While push notifications on Android are delivered via Firebase Cloud Messaging, on iOS the Apple Push Notification Service is used.

The following instructions assume that your iOS app has already been created in App Store Connect and therefore has an App ID.

Preparation: Generate a Certificate Signing Request

As a preparation, follow the instructions to create a certificate signing request.
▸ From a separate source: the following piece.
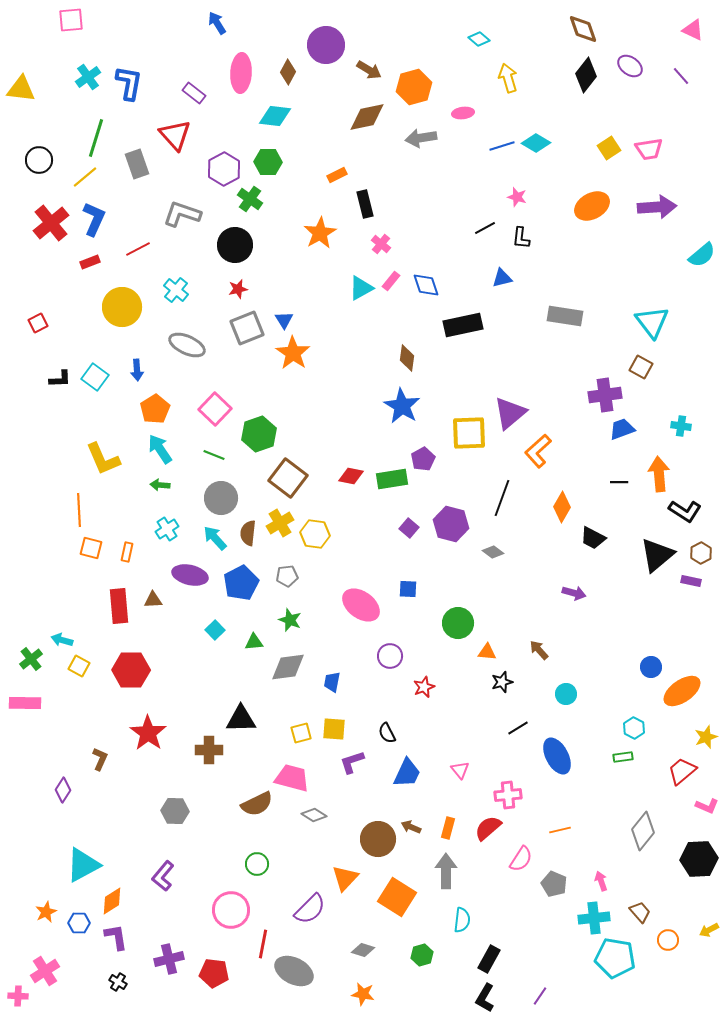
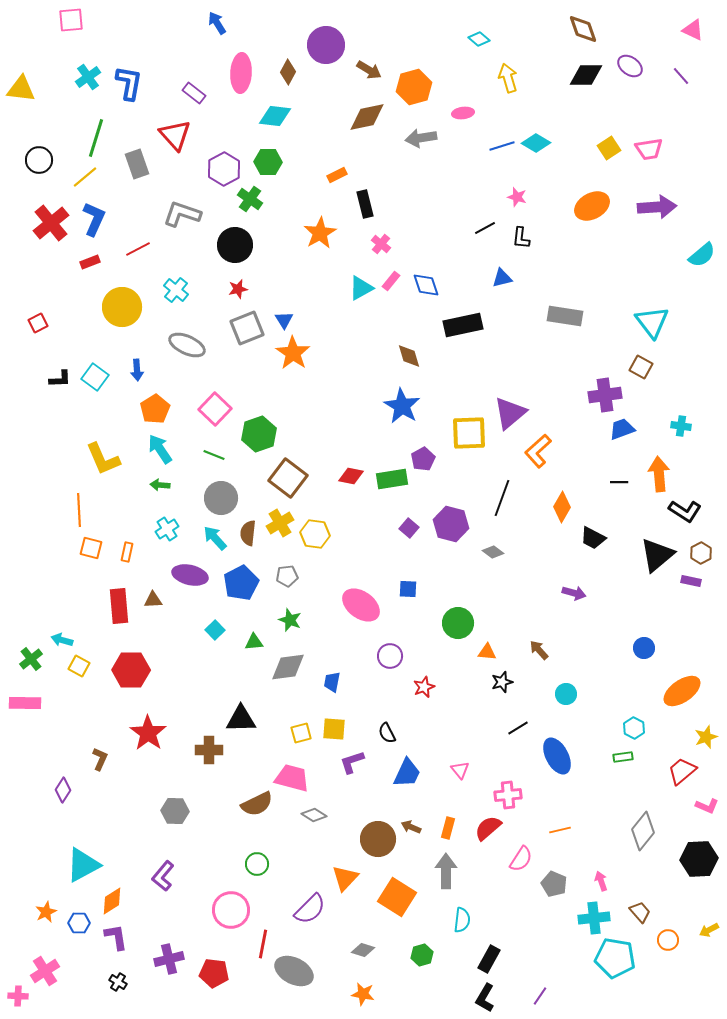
black diamond at (586, 75): rotated 52 degrees clockwise
brown diamond at (407, 358): moved 2 px right, 2 px up; rotated 24 degrees counterclockwise
blue circle at (651, 667): moved 7 px left, 19 px up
Log in to your Apple Developer Account and do the following:

  1. Under "Program resources" > "Certificates, IDs & Profiles", click "Certificates"
  2. Click the plus icon next to "Certificates"
  3. Under "Services", select "Apple Push Notification service SSL (Sandbox & Production)" and click "Continue"
  4. Select the App ID of your app and click "Continue"
  5. Upload your certificate signing request and click "Continue"
  6. Download your certificate

You now have a .cer file which needs to be imported to the keychain so it can be exported as a PKCS #12 archive:

  1. Double-click the .cer file to add it to your keychain
  2. In Keychain Access, select the "login" keychain and look for the "Apple Push Services: <appID>" certificate
  3. Expand this certificate to reveal the private key entry
  4. Select both certificate and private key
  5. Right-click and select "Export 2 items..."
  6. Save the .p12 file somewhere
    • Leave the password empty
    • Confirm the export with your password and selecting "Allow"

The Certificates.p12 file contains both the certificate and private key. To separate them, run the following using the OpenSSL pkcs12 command:

# export certificate
openssl pkcs12 -in Certificates.p12 -clcerts -nokeys -legacy -out apn.crt
# export private key
openssl pkcs12 -in Certificates.p12 -nodes -nocerts -legacy -out apn.key

Note on OpenSSL version

The above commands assume that you are using OpenSSL v3 which requires the -legacy flag. This is because older algorithms like the one used by keychain when exporting the certificates are disabled by default. If you are using OpenSSL v1.1, remove the -legacy flag from the commands.

Automated deployment

We offer a semi-automated deployment via a copier template. This project template supports various deployment options and sets up the basic project structure to get the Opal PIE deployed in a few minutes.

Please follow the instructions in the deploy-pie repository.

User Applications

Deployment diagram

uml diagram

Requirements

We assume that you already set up your Firebase project and retrieved Firebase client configurations. This means that API keys were already created for you which you need for the web and mobile apps.